**Problem description**
Could you copy each line of the entries that contains "Concordia"?

§

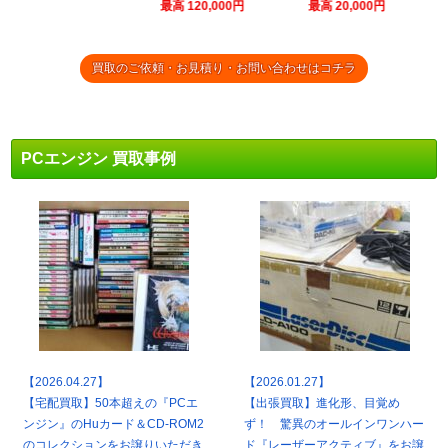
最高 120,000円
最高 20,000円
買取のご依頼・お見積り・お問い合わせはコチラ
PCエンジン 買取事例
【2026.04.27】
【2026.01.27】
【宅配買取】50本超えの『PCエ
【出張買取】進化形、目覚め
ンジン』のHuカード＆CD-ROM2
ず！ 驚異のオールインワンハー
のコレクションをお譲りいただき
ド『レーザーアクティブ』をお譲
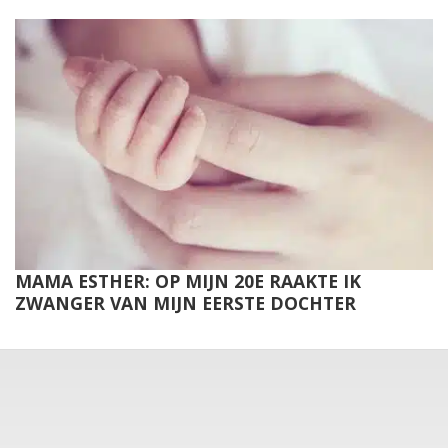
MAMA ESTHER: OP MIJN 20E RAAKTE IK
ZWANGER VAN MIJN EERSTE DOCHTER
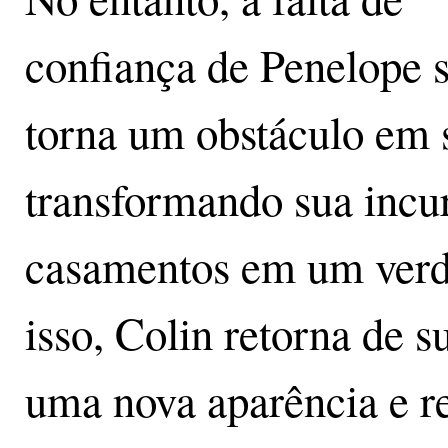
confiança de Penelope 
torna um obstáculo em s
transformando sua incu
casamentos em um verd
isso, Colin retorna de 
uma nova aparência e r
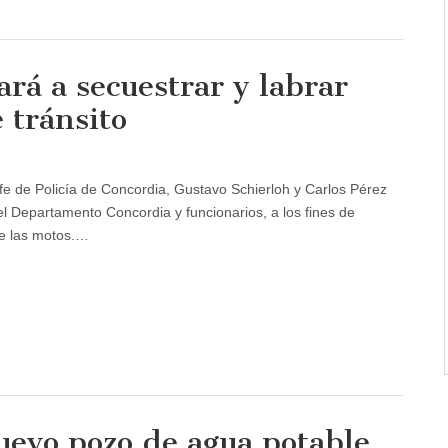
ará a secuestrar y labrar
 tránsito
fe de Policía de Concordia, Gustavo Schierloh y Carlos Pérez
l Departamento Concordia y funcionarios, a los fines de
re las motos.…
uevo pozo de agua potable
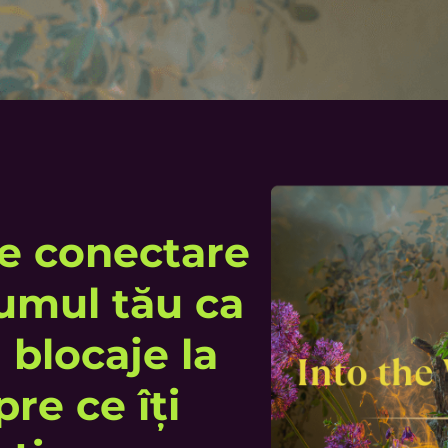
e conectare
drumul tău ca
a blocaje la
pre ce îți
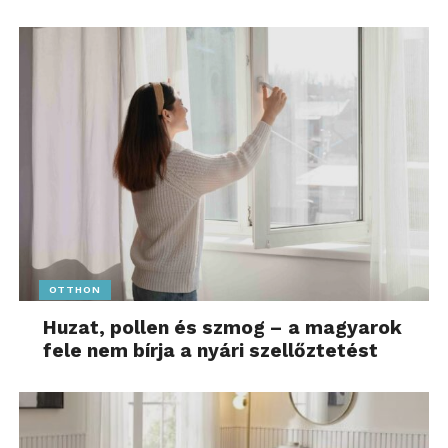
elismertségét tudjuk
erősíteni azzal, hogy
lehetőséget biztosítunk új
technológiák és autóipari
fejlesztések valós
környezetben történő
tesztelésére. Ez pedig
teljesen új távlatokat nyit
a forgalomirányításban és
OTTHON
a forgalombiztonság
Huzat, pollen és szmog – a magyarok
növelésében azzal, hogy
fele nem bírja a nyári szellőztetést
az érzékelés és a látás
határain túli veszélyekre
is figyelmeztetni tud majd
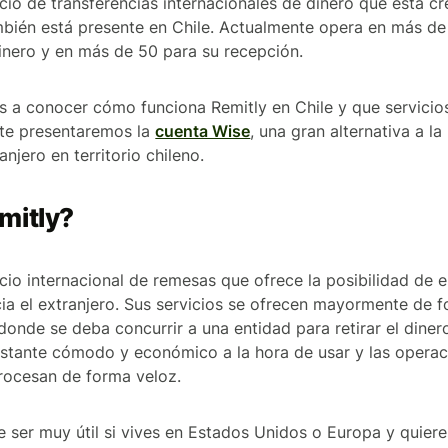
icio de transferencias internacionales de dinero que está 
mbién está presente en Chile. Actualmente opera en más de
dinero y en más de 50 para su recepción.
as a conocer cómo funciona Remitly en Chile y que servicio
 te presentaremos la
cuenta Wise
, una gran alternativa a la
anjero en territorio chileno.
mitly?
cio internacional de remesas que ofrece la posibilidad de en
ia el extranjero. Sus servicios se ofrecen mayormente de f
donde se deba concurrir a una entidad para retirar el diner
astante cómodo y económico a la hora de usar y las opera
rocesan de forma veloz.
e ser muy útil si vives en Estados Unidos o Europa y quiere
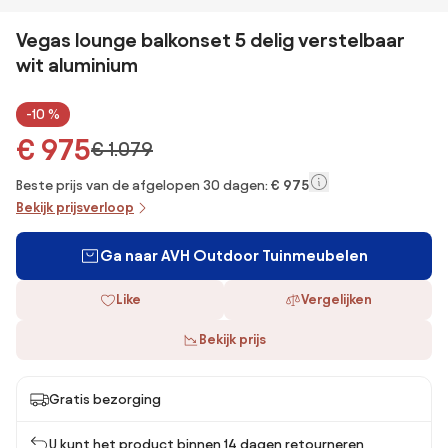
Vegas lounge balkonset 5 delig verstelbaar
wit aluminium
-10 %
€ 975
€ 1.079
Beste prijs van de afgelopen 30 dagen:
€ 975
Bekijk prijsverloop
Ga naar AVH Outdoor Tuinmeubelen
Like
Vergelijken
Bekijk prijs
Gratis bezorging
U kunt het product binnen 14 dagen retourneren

§

**Answer area**
fe de Policía de Concordia, Gustavo Schierloh y Carlos Pérez
l Departamento Concordia y funcionarios, a los fines de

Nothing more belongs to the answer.